A cruz escondida

A missão da irmã Treacy e do padre Boniface em Rumbek, no Sudão do Sul

Arriscar tudo, todos os dias

Que têm em comum uma irmã irlandesa e um padre espiritano oriundo da Etiópia na Diocese de Rumbek, no Sudão do Sul? O país, na sua curta história, tem estado quase sempre em guerra e contabiliza já milhares de mortos e milhões de deslocados e refugiados. Mas há quem procure contrariar esta história de violência e pobreza. A Irmã Treacy e o Padre Boniface partilham esse desafio.

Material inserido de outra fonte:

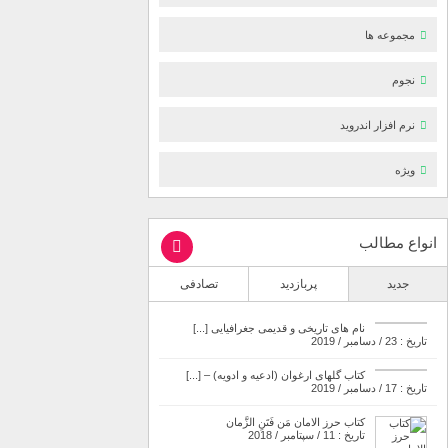
مجموعه ها
نجوم
نرم افزار اندروید
ویژه
انواع مطالب
جدید
پربازدید
تصادفی
نام های تاریخی و قدیمی جغرافیایی [...]
تاریخ : 23 / دسامبر / 2019
کتاب گلهای ارغوان (ادعیه و ادویه) – [...]
تاریخ : 17 / دسامبر / 2019
کتاب حرز الامان مَن فَتَنِ الزَّمان
تاریخ : 11 / سپتامبر / 2018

A história do Sudão do Sul é muito recente, tem menos de dez anos. Mas já contabiliza milhares de mortos e milhões de deslocados e refugiados. É o mais jovem país do mundo, mas é, também, um dos mais pobres. Praticamente em guerra desde a independência, em 2011, tudo parece estar a falhar neste pedaço de África. No Sudão do Sul há mais lágrimas do que sorrisos, mais fome do que comida, mais medo do que esperança. Há mais morte do que vida. Neste país, as mulheres pertencem ao grupo mais vulnerável. Casamentos forçados, violência, escravidão sexual, falta de cuidados básicos de saúde… Na Diocese de Rumbek, no centro do país, há uma casa gerida pelas irmãs do Loreto onde se procura contrariar esta quase fatalidade. É aí que vamos encontrar a Irmã Orla Treacy, uma religiosa católica irlandesa de 46 anos de idade que ganhou este ano o prémio internacional “Mulheres de Coragem”, do Departamento de Estado dos EUA, em que se reconhece o trabalho na defesa da paz, justiça, direitos humanos, igualdade de género e promoção das mulheres em todo o mundo. A primeira escola para meninas em Rumbek nasceu em 2006. O cenário era já então semelhante ao que se vive hoje na região. Foi assim que nasceu o primeiro internato. Hoje, graças às irmãs do Loreto, várias centenas de raparigas aprenderam já a ler e a escrever, aprenderam ofícios e, acima de tudo, descobriram a sua própria dignidade. Não tem sido fácil este trabalho. A Irmã Treacy lembra os ataques à própria Igreja. “Os efeitos da guerra sentem-se em todo o país. Como religiosas, também não fomos poupadas. Duas missionárias foram assassinadas e muitas das nossas comunidades foram atacadas. Numa população de 11 milhões de habitantes, 4 milhões de pessoas estão deslocadas e 7 milhões passam fome…”

 

“Obrigado, AIS”

O Padre Boniface Isenge, espiritano, concorda com a Irmã Treacy. Os efeitos da guerra fazem-se sentir em todo o lado. Também ele está na Diocese de Rumbek. Oriundo da Etiópia, chegou ao Sudão do Sul logo após a independência, em 2013. “Queria fazer algo de diferente e estava pronto para esta nova missão.” Agora, também ele está envolvido no trabalho quase silencioso da promoção das pessoas através da educação. As poucas escolas existentes estão sobrelotadas, mas isso não importa. Estima-se que três quartos de todos os habitantes do Sudão do Sul com mais de 56 anos de idade são analfabetos. A ignorância sempre alimentou o ódio que gera a violência que está na base da guerra. “A educação é a chave para se eliminar os factos de tensão. A educação é a chave para a paz”, explica o Padre Boniface. Numa visita recente à sede da Fundação AIS, na Alemanha, o Padre Boniface Isenge fez questão de agradecer o apoio que tem recebido e que lhe permite ajudar tantas pessoas na sua diocese. “Muito obrigado a todos que nos apoiam e estão próximos de nós também em oração… ” Tanto ele como a Irmã Treacy são exemplo da missão na Igreja num dos países mais perigosos do mundo. Todos os dias arriscam tudo, até a própria vida, para que o Sudão do Sul deixe de ser também um dos países mais pobres e seguramente um dos mais infelizes com milhares de mortos e milhões de deslocados e refugiados. Felizmente, há quem procure contrariar esta história. O Padre Boniface e a Irmã Treacy têm essa [boa] teimosia.